What the task asks
In the data below, find each line containing the string "Premium" and return it.

Dataset records
|---|

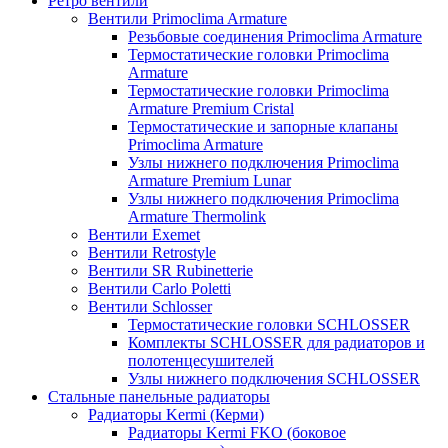
Ретро вентили
Вентили Primoclima Armature
Резьбовые соединения Primoclima Armature
Термостатические головки Primoclima
Armature
Термостатические головки Primoclima
Armature Premium Cristal
Термостатические и запорные клапаны
Primoclima Armature
Узлы нижнего подключения Primoclima
Armature Premium Lunar
Узлы нижнего подключения Primoclima
Armature Thermolink
Вентили Exemet
Вентили Retrostyle
Вентили SR Rubinetterie
Вентили Carlo Poletti
Вентили Schlosser
Термостатические головки SCHLOSSER
Комплекты SCHLOSSER для радиаторов и
полотенцесушителей
Узлы нижнего подключения SCHLOSSER
Стальные панельные радиаторы
Радиаторы Kermi (Керми)
Радиаторы Kermi FKO (боковое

|---|

Result for this exercise
Armature Premium Cristal
Armature Premium Lunar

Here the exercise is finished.